So plötzlich, wie sie gekommen waren, waren Schwindel und Vision verflogen. Tolpan blinzelte und sah sich um. Sein Sack lag hinter ihm, und sein Finger war unversehrt. Er rieb über die Stelle, nur um ganz sicher zu gehen. Das war aber mal ein schönes Rätsel. Ganz aus dem Häuschen vor Neugier schüttete der Kender den Inhalt seines Sacks auf dem kalten Stein zu seinen Füßen aus. Unter der Flasche, etwas Schnur und zwei Stücken Trockenfleisch ragten die haarigen Beine einer Giftspinne hervor!

»Mann!« rief Tolpan lauthals aus. »Wenn ich meine Hand da reingesteckt hätte, wäre ich gebissen worden. Das war wie eine Vision – ich habe gesehen, was passieren würde! Ich hab von Leuten gehört, die so etwas können, aber ich hätte nie gedacht, daß ich dazu gehöre.«

Achselzuckend klopfte er sich ans Brustbein. »Ich frage mich, ob das die drei Portionen Würzkartoffeln waren. Ich habe noch nie soviel auf einmal gegessen.« Mit dem ausgefransten Ende seines Federkiels schnipste Tolpan die Spinne von dem Stapel seiner Habseligkeiten und sah zu, wie sie sich eilig unter einem Stein in Sicherheit brachte. Als er die Sachen in seinen Beutel zurückräumte, kam er nicht umhin, das Armband an seinem Handgelenk zu bewundern.

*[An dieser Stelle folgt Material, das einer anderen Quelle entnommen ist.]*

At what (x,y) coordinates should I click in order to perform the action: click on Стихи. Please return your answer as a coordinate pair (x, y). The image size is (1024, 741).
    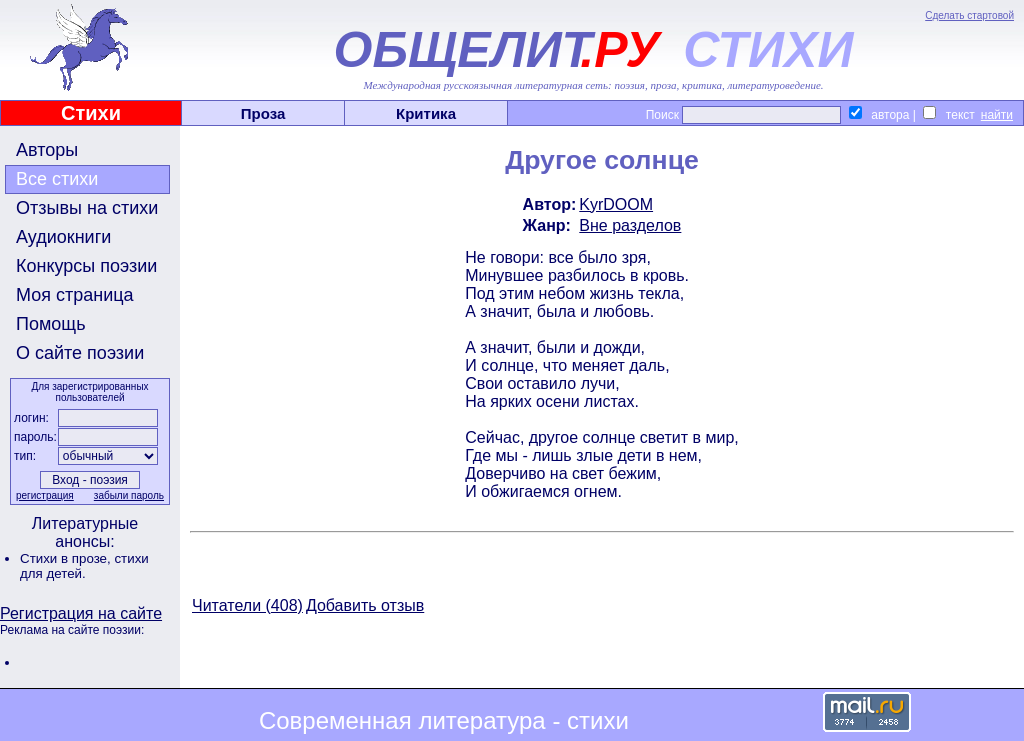
    Looking at the image, I should click on (91, 113).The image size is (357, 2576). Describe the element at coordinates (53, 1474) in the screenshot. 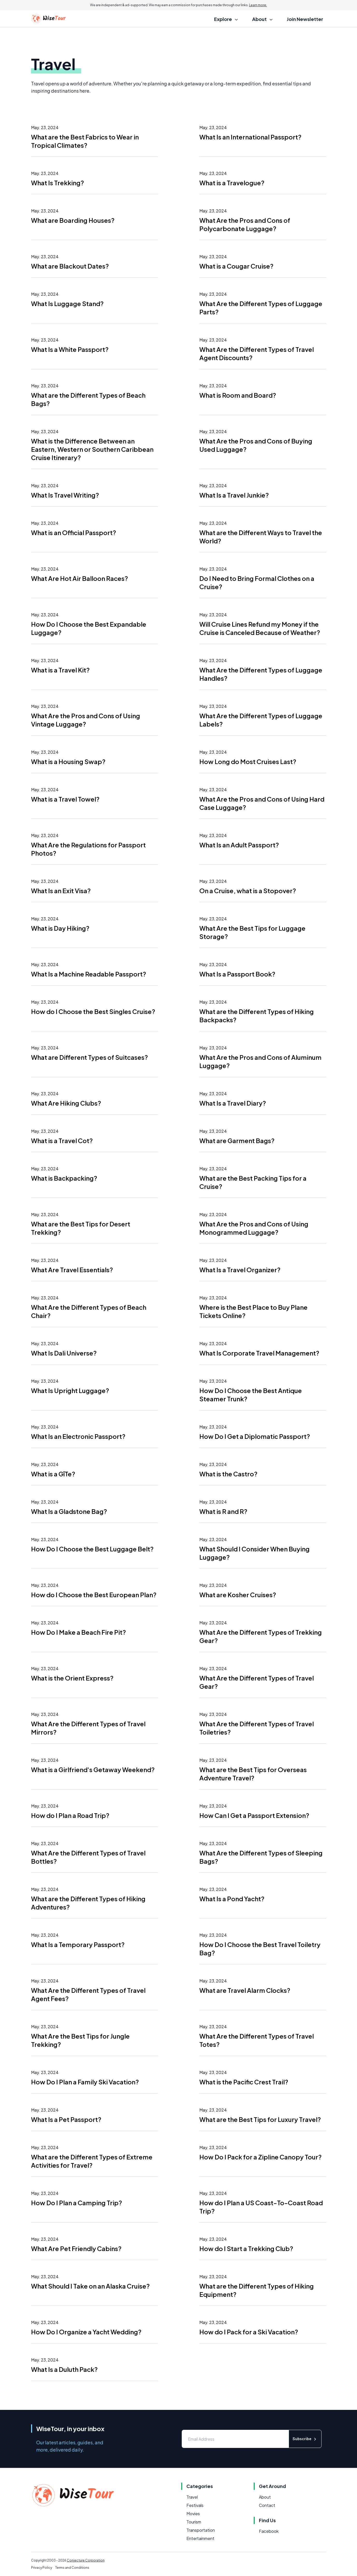

I see `What is a GîTe?` at that location.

»Das muß ich diesem Flint wirklich zurückgeben. In der Sonne wird es furchtbar heiß, und mein Handgelenk wird von dem Kupfer bestimmt grün.« Danach vervollständigte Tolpan seine Aufzeichnungen auf der Karte (indem er »Spinnenfelsen« neben die Straße schrieb), schraubte das Tintenfläschchen wieder zu, nahm einen tiefen Schluck aus seiner Wasserflasche, packte seine Siebensachen zusammen, warf sie sich über die Schulter und lief munter weiter nach Süden, immer weiter von Solace und Flint Feuerschmied fort.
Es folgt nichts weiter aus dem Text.